Performance of the Java sorting algorithm (ctd)

On the previous page, we consider some features of the Java sort algorithm which may affect its performance and suitability with a given set of data. Now without further ado, let's dive in and look at some actual performance measurements of Collections.sort(). Figure 1 shows the mean sort time for an n-element list of random integers on my test system. (Each measurement is actually the observed time in nanoseconds to sort 50,000 lists of the given size pre-filled with random integers, but it's the relative performance that really interests us.)

For comparison, I also measured the time to sort using a simple insertion sort. In each run, two copies of the 50,000 test lists were thus made. Then one copy was sorted with Collections.sort() and the other with our insertion sort method.

The graph shows that compared to the insertion sort, Java's mergesort scales better overall. But it also involves some more complex operations:

Although the insertion sort scales poorly overall, for small amounts of data (up to about 30-35 items on our test system), it actually performs better. This is because the insertion sort (a) sorts everything in situ (doesn't need to copy objects into an array or take a clone); (b) runs in a loop comprising simple operations rather than making recusrive calls. After a certin list size, we hit a point where the "extra hoops" needed for performing the mergesort pay off. At some point, the algorithm that involves individually more complex operations but scales better wins out over the simpler but less scalable one.

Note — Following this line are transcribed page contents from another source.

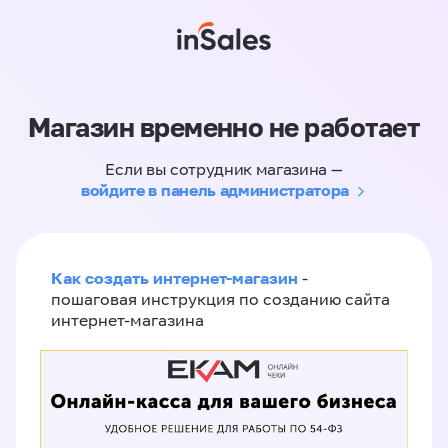
Магазин временно не работает
Если вы сотрудник магазина —
войдите в панель администратора
Как создать интернет-магазин
-
пошаговая инструкция по созданию сайта
интернет-магазина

So what does this mean in practice?

In a few, specific cases, Java's default sort algorithm may not be the most suitable. If you are sorting very small lists a very large number of times, then implementing a non-recursing, in situ sort such as an insertion sort may give better performance1

Sorting in parallel

One potential way of improving sort performance on large-ish data sets is to sort in parallel on multiprocessor machines. In the Java threading section of this web site, we discuss using CyclicBarrier to coordinate a parallel sort, which the data to be sorted is divided amongst various threads.

1. As a real-life example, I actually first hit upon this problem while writing the AI engine for a board game. Part of the algorithm involved repeatedly sorting small lists of candidate moves in order to pick the best ones. On profiling the code, I found that the majority of time was being spent inside the call to clone the array prior to sorting!